++++ RECORDS TO PROCESS ++++
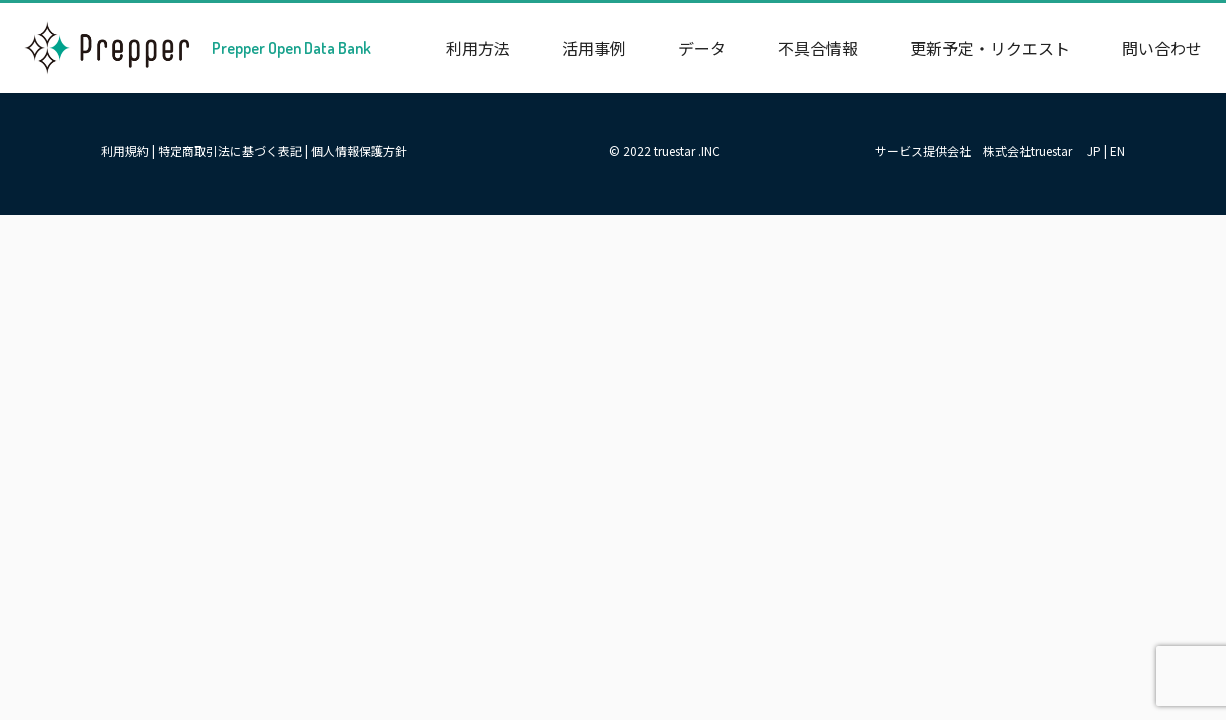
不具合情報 (818, 48)
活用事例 (594, 48)
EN (1117, 150)
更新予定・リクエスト (990, 48)
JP (1094, 150)
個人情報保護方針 (359, 150)
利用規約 (125, 150)
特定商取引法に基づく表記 (230, 150)
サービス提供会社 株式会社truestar (973, 150)
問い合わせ (1162, 48)
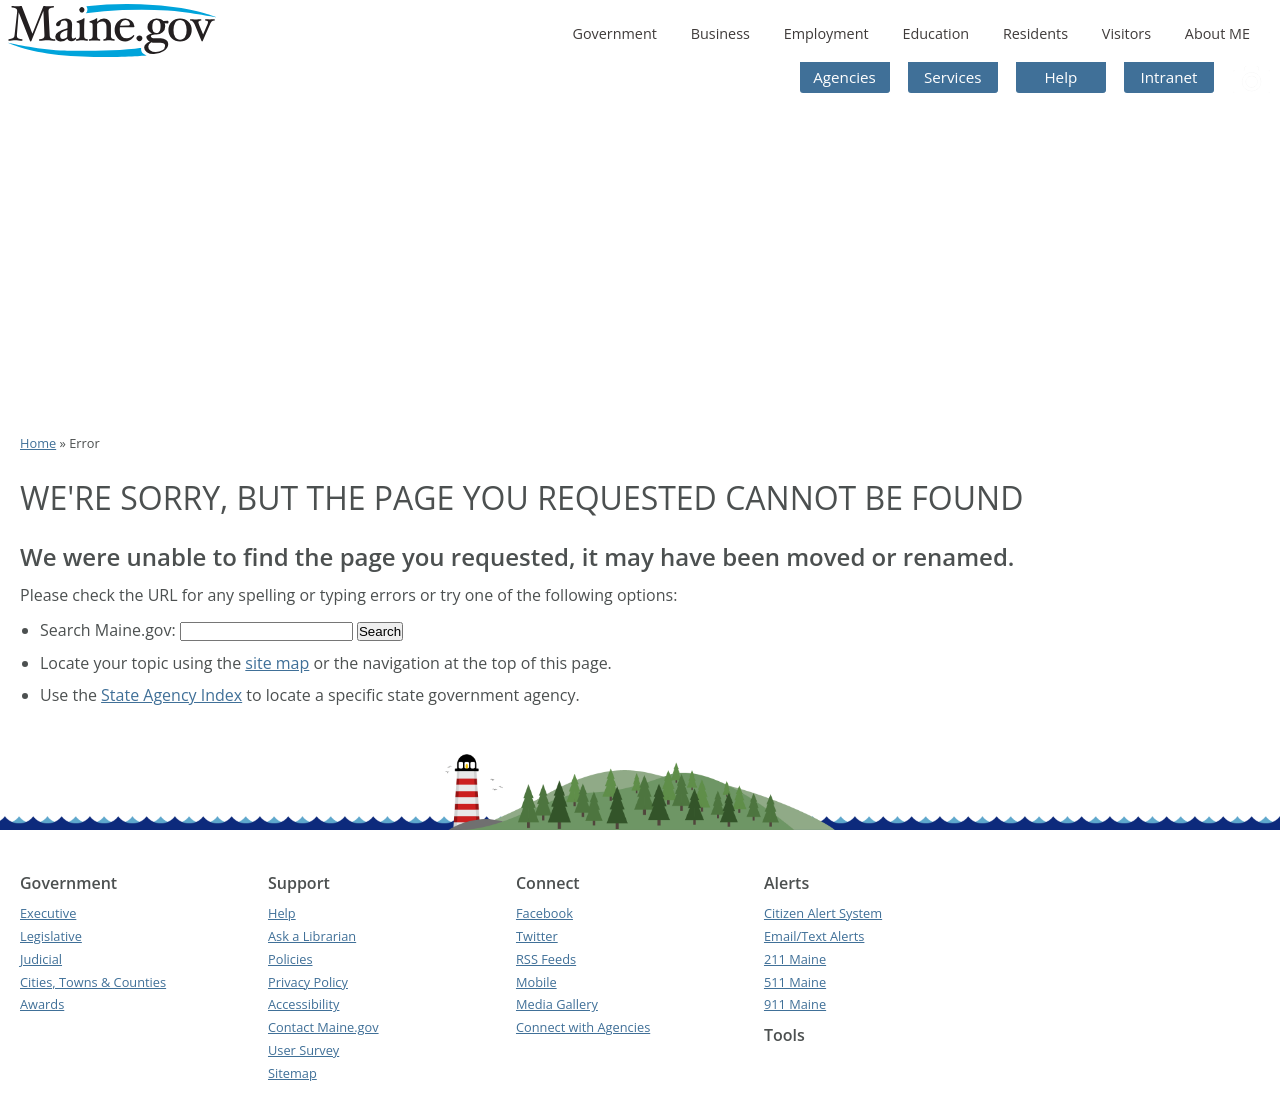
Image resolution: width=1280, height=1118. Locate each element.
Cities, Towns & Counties (93, 982)
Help (1060, 77)
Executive (48, 913)
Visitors (1126, 33)
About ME (1217, 33)
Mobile (536, 982)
++++
== REQUIRED WORK ==
I need the lines from the line containing "EN (1117, 150)" through the final line of the listing duplicated exactly, both ends included, with no pictures and nothing else.

== WRITTEN ANSWER ==
EN (1117, 150)
更新予定・リクエスト (990, 48)
JP (1094, 150)
個人情報保護方針 (359, 150)
利用規約 (125, 150)
特定商取引法に基づく表記 (230, 150)
サービス提供会社 株式会社truestar (973, 150)
問い合わせ (1162, 48)
Image resolution: width=1280, height=1118. Locate each element.
Cities, Towns & Counties (93, 982)
Help (1060, 77)
Executive (48, 913)
Visitors (1126, 33)
About ME (1217, 33)
Mobile (536, 982)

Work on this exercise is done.